- Map of FAB Link

Location
- Country: France Alderney England
- From: L'Étang-Bertrand (lieu-dit Menuel)
- Passes through: Alderney English Channel
- To: Exeter Airport

Ownership information
- Partners: RTE and FAB Link Limited

Construction information
- Construction started: Planned
- Commissioned: 2030/31 (planned)

Technical information
- Type: submarine
- Current type: HVDC
- Total length: 220 km (140 mi)
- Capacity: 1,250 MW
- AC voltage: ±400 kV
- DC voltage: ±320 kV

= FAB Link =

Proposed electricity interconnector between the UK and France

FAB Link is a proposed HVDC Interconnector, spanning the 220 km between France and Great Britain, running close to the island of Alderney.

As of March 2022, project planning has tentatively re-started after a five-year pause.
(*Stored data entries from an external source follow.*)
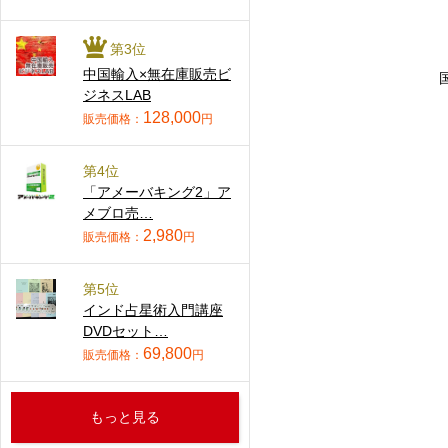
第3位
中国輸入×無在庫販売ビ
ジネスLAB
128,000
販売価格：
円
第4位
「アメーバキング2」ア
メブロ売…
2,980
販売価格：
円
第5位
インド占星術入門講座
DVDセット…
69,800
販売価格：
円
もっと見る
==Current project status==
In 2017, the French energy regulator said it needed more clarity on the conditions of the UK’s exit from the European Union, putting the whole project in doubt.
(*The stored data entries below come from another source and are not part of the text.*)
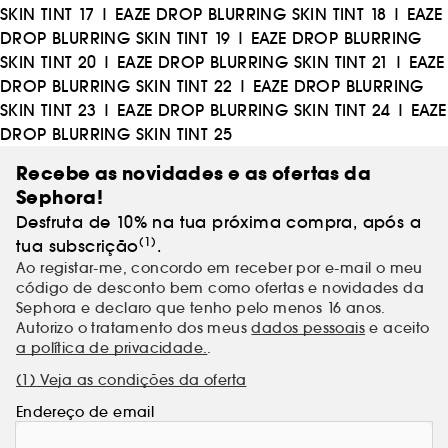
SKIN TINT 17
|
EAZE DROP BLURRING SKIN TINT 18
|
EAZE
DROP BLURRING SKIN TINT 19
|
EAZE DROP BLURRING
SKIN TINT 20
|
EAZE DROP BLURRING SKIN TINT 21
|
EAZE
DROP BLURRING SKIN TINT 22
|
EAZE DROP BLURRING
SKIN TINT 23
|
EAZE DROP BLURRING SKIN TINT 24
|
EAZE
DROP BLURRING SKIN TINT 25
Recebe as novidades e as ofertas da
Sephora!
Desfruta de 10% na tua próxima compra, após a
(1)
tua subscrição
.
Ao registar-me, concordo em receber por e-mail o meu
código de desconto bem como ofertas e novidades da
Sephora e declaro que tenho pelo menos 16 anos.
Autorizo o tratamento dos meus
dados pessoais
e aceito
a política de privacidade.
.
(1) Veja as condições da oferta
Endereço de email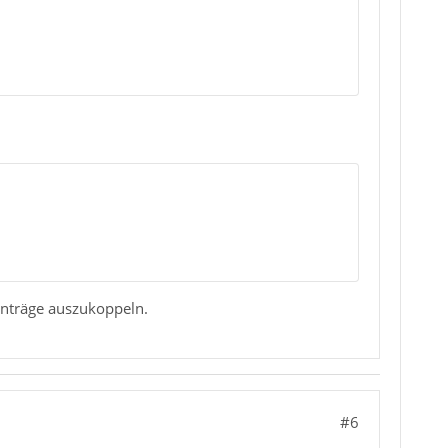
inträge auszukoppeln.
#6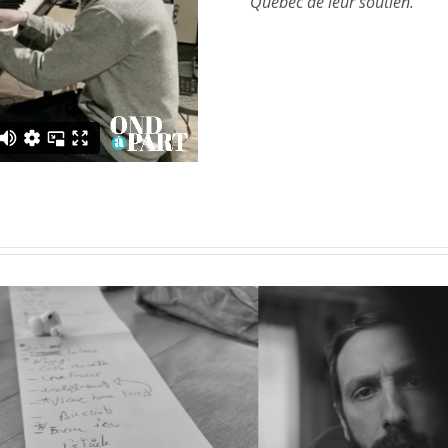
Québec de leur soutien.
de 5 | Mettre de
Épisode 4 | Dél
l’ordre
blocages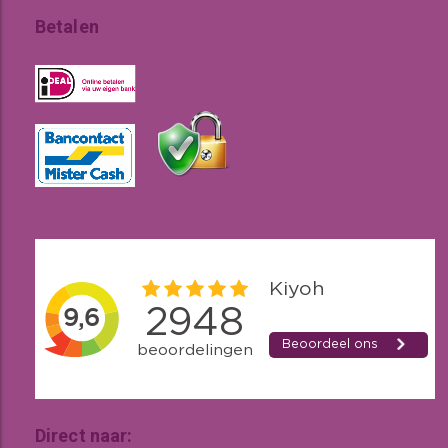
Betalen
Direct naar:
In March 2022, the project promoters, FAB Link Limited and RTE, agreed to "review and reassess the project." The aim is to seek regulators' support to restart the project.
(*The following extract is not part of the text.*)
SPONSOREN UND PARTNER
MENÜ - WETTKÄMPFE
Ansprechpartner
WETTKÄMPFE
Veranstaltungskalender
In July 2022 the proposed route was announced and it would avoid landfall in Alderney.

On 1 June 2023 the project announced a reduction in the interconnector capacity to 1,250 MW with the construction due to be completed in 2030/31.

==Route==
According to plans, 25 km AC land cables in France (L'Étang-Bertrand, lieu-dit Menuel), landfall will be made at Siouville-Hague, 30 km HVDC submarine cables between France and Alderney. 1 km land cables across Alderney, 140 km HVDC submarine cables with landfall at Budleigh Salterton with 20 km HVDC land cables to a converter station planned to be located near Exeter Airport with some AC land cables to connect to the grid in England.

Within Alderney, The FAB Link is a set of cables, each 5 inches in diameter, buried 1–2 metres deep crossing Alderney at Longis Common. It connects to the undersea cables from France to Alderney and from Alderney to England.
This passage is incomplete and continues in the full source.